Collected data
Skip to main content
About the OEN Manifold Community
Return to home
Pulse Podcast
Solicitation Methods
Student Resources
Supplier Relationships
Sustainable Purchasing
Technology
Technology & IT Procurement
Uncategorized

* PROBLEM TO WORK ON
Taking the line that contains "Student Resources" as the first, reproduce every line through the end of the entries exactly.

* PROBLEM SOLUTION
Student Resources
Supplier Relationships
Sustainable Purchasing
Technology
Technology & IT Procurement
Uncategorized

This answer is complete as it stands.